I think “closing the door” is a bit strong of a statement, but it isn’t a specific workflow this PEP is trying to support. I mean if someone wanted to download and run a Rust tool they can, but once again there’s an issue here of how the heck do you support all of these potential workflows? Editors and cloud providers do not want to keep guessing at what people want, so having an API that simply gets called to do whatever the user wants to install stuff solves an actual problem that currently exists.

Or put another way: how do you get Amazon, Google, and Azure to all install the packages for your project on deployment while not asking them all to constantly be adding support for whatever tools you would prefer to use?
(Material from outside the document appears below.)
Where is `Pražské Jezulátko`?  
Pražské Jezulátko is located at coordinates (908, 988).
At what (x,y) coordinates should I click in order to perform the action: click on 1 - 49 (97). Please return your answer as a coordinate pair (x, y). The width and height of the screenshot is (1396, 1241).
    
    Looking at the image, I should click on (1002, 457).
Even today, it’s only by historical convention they support requirements.txt files via pip, not by some standard (otherwise you have to deploy all your dependencies with your code which sucks when you are deploying from a git repo on push). This is why pipenv and Poetry and not universally supported by cloud providers (and editors are in the same situation).

This also means we are already in this situation where other tools can’t be used. So an imaginary Rust tool wouldn’t be able to get traction unless it was just pip install -r requirements.txt-but-faster since that’s what the common denominator has become.

I personally don’t view them as orthogonal. From the use-cases motivating this PEP, installing installer tools on a machine but knowing how to use them isn’t useful. If a user is going to have to manually run a command to use the tools then they can be in charge of also doing the installation to begin with (and yes, to me that means PEP 517+518 are basically a unit with PEP 518 introducing pyproject.toml on top of it).

Yep, as long as “this tool” means “whatever installation tool you choose”.

Nope, I think you’re making a leap here from “VS Code support” that I wasn’t trying to imply. If this PEP was accepted, then the Python extension of VS Code could use it to automatically install dependencies for you. Otherwise you can still install things manually in the terminal like you do now (i.e. there isn’t any loss of support that we currently have, but this would open more possibilities for us to help users get set up).

That’s between you and your tooling.

Steve answered this, but wrapping a pip install -r requirements.txt in a Python script should be trivial, so I don’t view that as much of a blocker, just like having setuptools call wheel isn’t something that’s burdensome either.

Can’t because we are not providing the environment, we are just trying to help install packages into an environment.

An earlier version of this PEP tried to also tie in environment creation, but was left out as it was muddling everything. So your latter view of seeding/installing some packages into an existing environment is the accurate one.

Now to me, it flows naturally to then potentially define an API for creating a fresh environment after which it can be populated using this environment.

@sdispater and @techalchemy can join in if they want, but I also would not be shocked if people create wrappers around any tools they may want to use, so buy-in from tools would be very nice but isn’t required for this to work (e.g. I would probably create a wrapper around pip-tools if they didn’t want to support this).

To be abundantly clear, I care about solutions to the scenarios this PEP has outlined, not the solution itself. So if people can come up with a different solution that everyone can agree to I’m all in on that. But without a solution I feel like we are then telling the world that they should just standardize on requirements.txt and pip which seems unnecessarily restrictive, under-specified, and not great for e.g. pipenv and Poetry.